§ Problem statement
Return only the lines below starting at the line containing "Vestiging Bergeijk" and ending at the line containing "klanten in uiteenlopende sectoren;", both included, exactly as they are and with no pictures.

*** Information provided

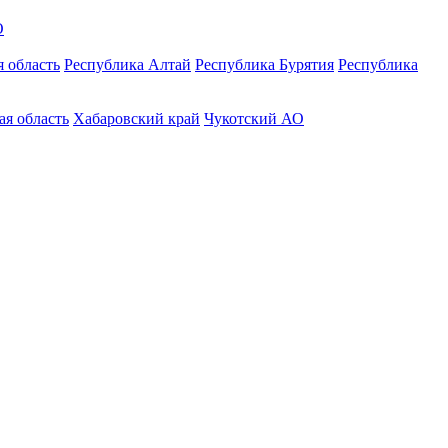
О
 область
Республика Алтай
Республика Бурятия
Республика
ая область
Хабаровский край
Чукотский АО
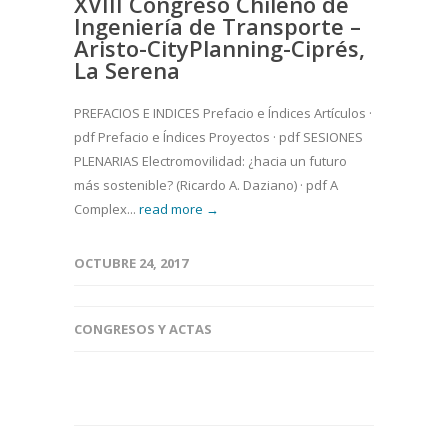
XVIII Congreso Chileno de
Ingeniería de Transporte –
Aristo-CityPlanning-Ciprés,
La Serena
PREFACIOS E INDICES Prefacio e Índices Artículos ·
pdf Prefacio e Índices Proyectos · pdf SESIONES
PLENARIAS Electromovilidad: ¿hacia un futuro
más sostenible? (Ricardo A. Daziano) · pdf A
Complex...
read more →
OCTUBRE 24, 2017
CONGRESOS Y ACTAS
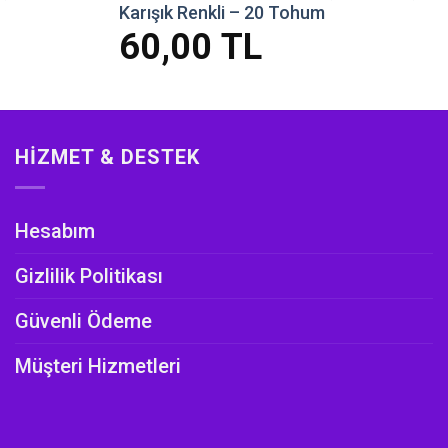
Karışık Renkli – 20 Tohum
60,00
TL
HIZMET & DESTEK
Hesabım
Gizlilik Politikası
Güvenli Ödeme
Müşteri Hizmetleri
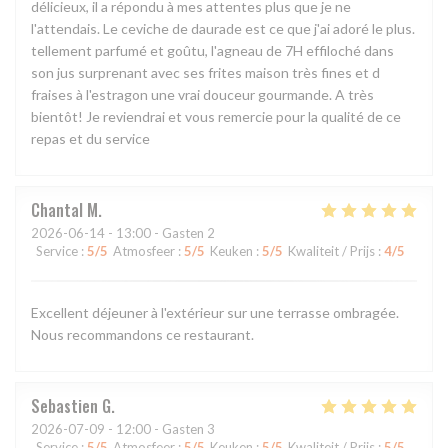
délicieux, il a répondu à mes attentes plus que je ne
l'attendais. Le ceviche de daurade est ce que j'ai adoré le plus.
tellement parfumé et goûtu, l'agneau de 7H effiloché dans
son jus surprenant avec ses frites maison très fines et d
fraises à l'estragon une vrai douceur gourmande. A très
bientôt! Je reviendrai et vous remercie pour la qualité de ce
repas et du service
Chantal
M
2026-06-14
- 13:00 - Gasten 2
Service
:
5
/5
Atmosfeer
:
5
/5
Keuken
:
5
/5
Kwaliteit / Prijs
:
4
/5
Excellent déjeuner à l'extérieur sur une terrasse ombragée.
Nous recommandons ce restaurant.
Sebastien
G
2026-07-09
- 12:00 - Gasten 3
Service
:
5
/5
Atmosfeer
:
5
/5
Keuken
:
5
/5
Kwaliteit / Prijs
:
5
/5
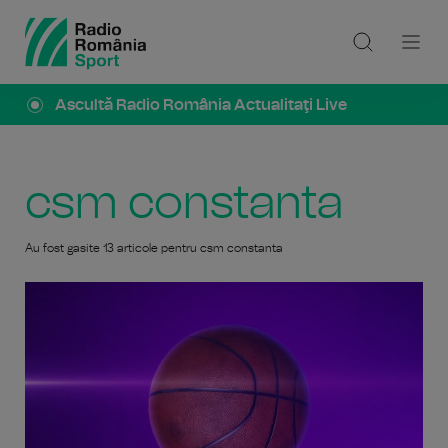
Ascultă Radio România Actualitaţi Live
csm constanta
Au fost gasite 13 articole pentru csm constanta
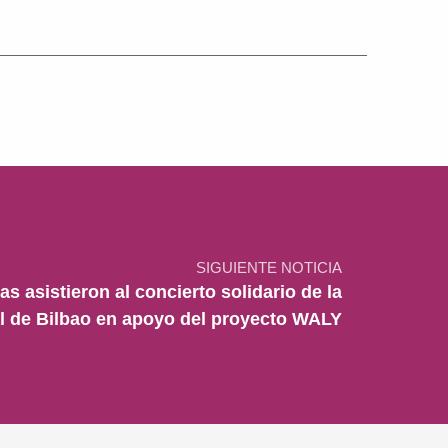
SIGUIENTE NOTICIA
s asistieron al concierto solidario de la
l de Bilbao en apoyo del proyecto WALY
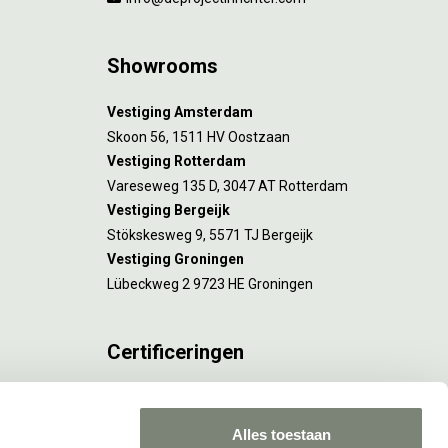
Showrooms
Vestiging Amsterdam
Skoon 56, 1511 HV Oostzaan
Vestiging Rotterdam
Vareseweg 135 D, 3047 AT Rotterdam
Vestiging Bergeijk
Stökskesweg 9, 5571 TJ Bergeijk
Vestiging Groningen
Lübeckweg 2 9723 HE Groningen
Certificeringen
FSC® C173116 geldt voor Amsterdam.
ISO 9001 en 14001 gelden voor Amsterdam,
Alles toestaan
Rotterdam en Culemborg.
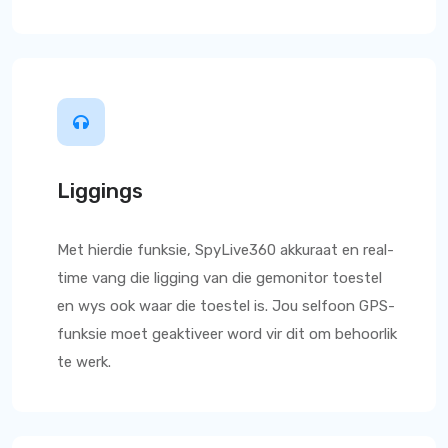
Liggings
Met hierdie funksie,
SpyLive360
akkuraat en real-
time vang die ligging van die gemonitor toestel
en wys ook waar die toestel is. Jou selfoon GPS-
funksie moet geaktiveer word vir dit om behoorlik
te werk.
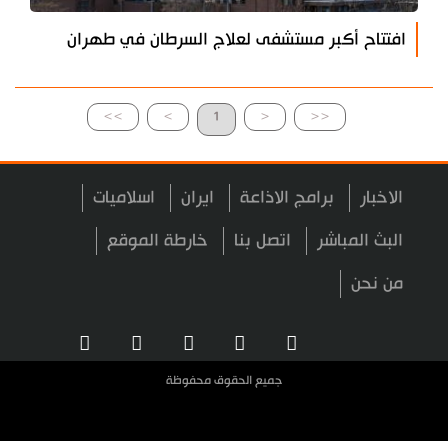
افتتاح أكبر مستشفى لعلاج السرطان في طهران
>>
>
1
<
<<
الاخبار
برامج الاذاعة
ايران
اسلاميات
البث المباشر
اتصل بنا
خارطة الموقع
من نحن
جميع الحقوق محفوظة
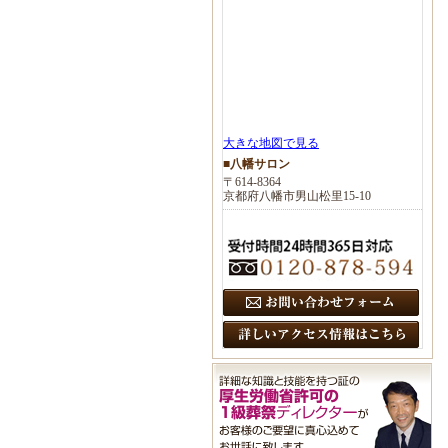
大きな地図で見る
■八幡サロン
〒614-8364
京都府八幡市男山松里15-10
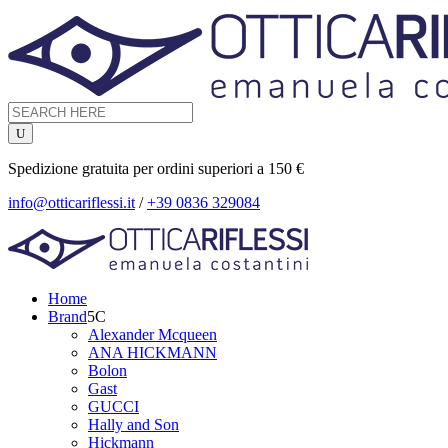
Spedizione gratuita per ordini superiori a 150 €
info@otticariflessi.it
/
+39 0836 329084
Home
Brand
Alexander Mcqueen
ANA HICKMANN
Bolon
Gast
GUCCI
Hally and Son
Hickmann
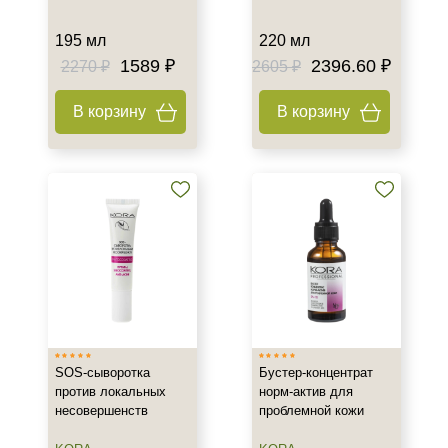
195 мл
220 мл
1589 ₽
2396.60 ₽
2270 ₽
2605 ₽
В корзину
В корзину
SOS-сыворотка
Бустер-концентрат
против локальных
норм-актив для
несовершенств
проблемной кожи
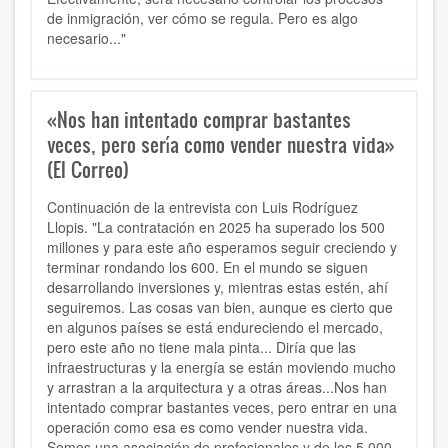
de inmigración, ver cómo se regula. Pero es algo
necesario..."
«Nos han intentado comprar bastantes
veces, pero sería como vender nuestra vida»
(El Correo)
Continuación de la entrevista con Luis Rodríguez
Llopis. "La contratación en 2025 ha superado los 500
millones y para este año esperamos seguir creciendo y
terminar rondando los 600. En el mundo se siguen
desarrollando inversiones y, mientras estas estén, ahí
seguiremos. Las cosas van bien, aunque es cierto que
en algunos países se está endureciendo el mercado,
pero este año no tiene mala pinta... Diría que las
infraestructuras y la energía se están moviendo mucho
y arrastran a la arquitectura y a otras áreas...Nos han
intentado comprar bastantes veces, pero entrar en una
operación como esa es como vender nuestra vida.
Somos una asociación de profesionales y de los 5.000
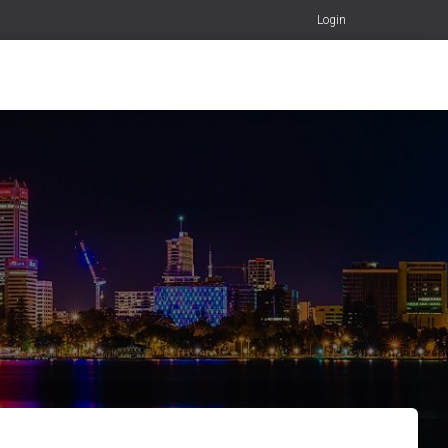
Login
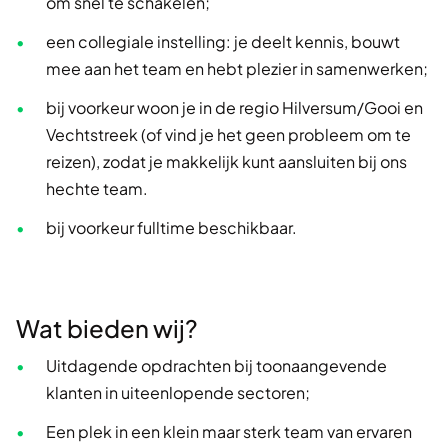
om snel te schakelen;
een collegiale instelling: je deelt kennis, bouwt
mee aan het team en hebt plezier in samenwerken;
bij voorkeur woon je in de regio Hilversum/Gooi en
Vechtstreek (of vind je het geen probleem om te
reizen), zodat je makkelijk kunt aansluiten bij ons
hechte team.
bij voorkeur fulltime beschikbaar.
Wat bieden wij?
Uitdagende opdrachten bij toonaangevende
klanten in uiteenlopende sectoren;
Een plek in een klein maar sterk team van ervaren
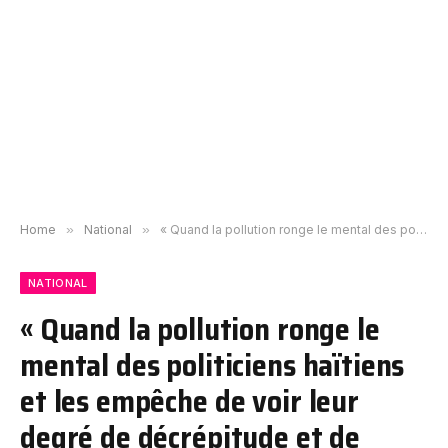
Home
»
National
»
« Quand la pollution ronge le mental des politiciens haïtiens et les empêche de voir leur degré de décrépitude et de désuétude totales… »
NATIONAL
« Quand la pollution ronge le
mental des politiciens haïtiens
et les empêche de voir leur
degré de décrépitude et de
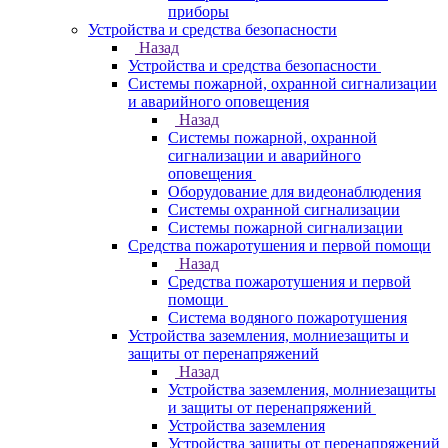
приборы
Устройства и средства безопасности
Назад
Устройства и средства безопасности
Системы пожарной, охранной сигнализации
и аварийного оповещения
Назад
Системы пожарной, охранной
сигнализации и аварийного
оповещения
Оборудование для видеонаблюдения
Системы охранной сигнализации
Системы пожарной сигнализации
Средства пожаротушения и первой помощи
Назад
Средства пожаротушения и первой
помощи
Система водяного пожаротушения
Устройства заземления, молниезащиты и
защиты от перенапряжений
Назад
Устройства заземления, молниезащиты
и защиты от перенапряжений
Устройства заземления
Устройства защиты от перенапряжений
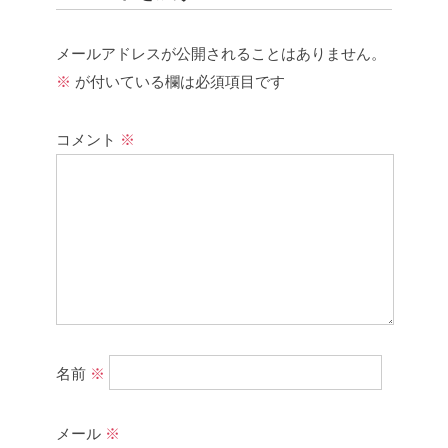
メールアドレスが公開されることはありません。
※
が付いている欄は必須項目です
コメント
※
名前
※
メール
※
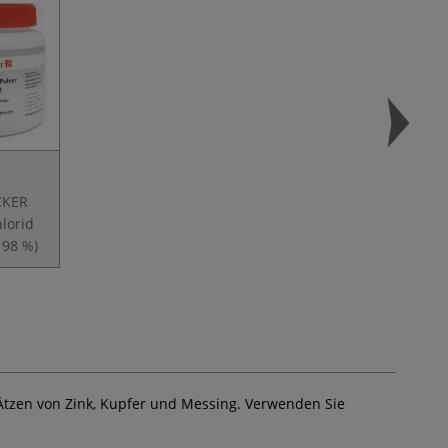
CKER
hlorid
 98 %)
Ätzen von Zink, Kupfer und Messing. Verwenden Sie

******

§ Answer to the problem
Vestiging Bergeijk
Stökskesweg 9, 5571 TJ Bergeijk
Vestiging Groningen
Lübeckweg 2 9723 HE Groningen
Certificeringen
FSC® C173116 geldt voor Amsterdam.
ISO 9001 en 14001 gelden voor Amsterdam,
Alles toestaan
Rotterdam en Culemborg.
Liggings
Met hierdie funksie,
SpyLive360
akkuraat en real-
time vang die ligging van die gemonitor toestel
en wys ook waar die toestel is. Jou selfoon GPS-
funksie moet geaktiveer word vir dit om behoorlik
te werk.
افتتاح أكبر مستشفى لعلاج السرطان في طهران
>>
>
1
<
<<
الاخبار
برامج الاذاعة
ايران
اسلاميات
البث المباشر
اتصل بنا
خارطة الموقع
من نحن
جميع الحقوق محفوظة
大きな地図で見る
■八幡サロン
〒614-8364
京都府八幡市男山松里15-10
Spedizione gratuita per ordini superiori a 150 €
info@otticariflessi.it
/
+39 0836 329084
Home
Brand
Alexander Mcqueen
ANA HICKMANN
Bolon
Gast
GUCCI
Hally and Son
Hickmann
195 мл
220 мл
1589 ₽
2396.60 ₽
2270 ₽
2605 ₽
В корзину
В корзину
SOS-сыворотка
Бустер-концентрат
против локальных
норм-актив для
несовершенств
проблемной кожи
de inmigración, ver cómo se regula. Pero es algo
necesario..."
«Nos han intentado comprar bastantes
veces, pero sería como vender nuestra vida»
(El Correo)
Continuación de la entrevista con Luis Rodríguez
Llopis. "La contratación en 2025 ha superado los 500
millones y para este año esperamos seguir creciendo y
terminar rondando los 600. En el mundo se siguen
desarrollando inversiones y, mientras estas estén, ahí
seguiremos. Las cosas van bien, aunque es cierto que
en algunos países se está endureciendo el mercado,
pero este año no tiene mala pinta... Diría que las
infraestructuras y la energía se están moviendo mucho
y arrastran a la arquitectura y a otras áreas...Nos han
intentado comprar bastantes veces, pero entrar en una
operación como esa es como vender nuestra vida.
Somos una asociación de profesionales y de los 5.000
Login
om snel te schakelen;
een collegiale instelling: je deelt kennis, bouwt
mee aan het team en hebt plezier in samenwerken;
bij voorkeur woon je in de regio Hilversum/Gooi en
Vechtstreek (of vind je het geen probleem om te
reizen), zodat je makkelijk kunt aansluiten bij ons
hechte team.
bij voorkeur fulltime beschikbaar.
Wat bieden wij?
Uitdagende opdrachten bij toonaangevende
klanten in uiteenlopende sectoren;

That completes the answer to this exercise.